> [Material for this exercise]:

»»

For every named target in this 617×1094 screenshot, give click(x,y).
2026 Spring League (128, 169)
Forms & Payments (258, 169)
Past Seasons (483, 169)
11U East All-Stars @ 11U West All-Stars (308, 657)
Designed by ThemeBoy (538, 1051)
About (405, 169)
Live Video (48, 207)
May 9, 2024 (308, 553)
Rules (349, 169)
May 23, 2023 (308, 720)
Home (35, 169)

««

> [Task description]:
Lines from the one holding "Forms & Payments (258, 169)" through the end of the material above should be output exactly, and all others skipped.

> [Reply]:
Forms & Payments (258, 169)
Past Seasons (483, 169)
11U East All-Stars @ 11U West All-Stars (308, 657)
Designed by ThemeBoy (538, 1051)
About (405, 169)
Live Video (48, 207)
May 9, 2024 (308, 553)
Rules (349, 169)
May 23, 2023 (308, 720)
Home (35, 169)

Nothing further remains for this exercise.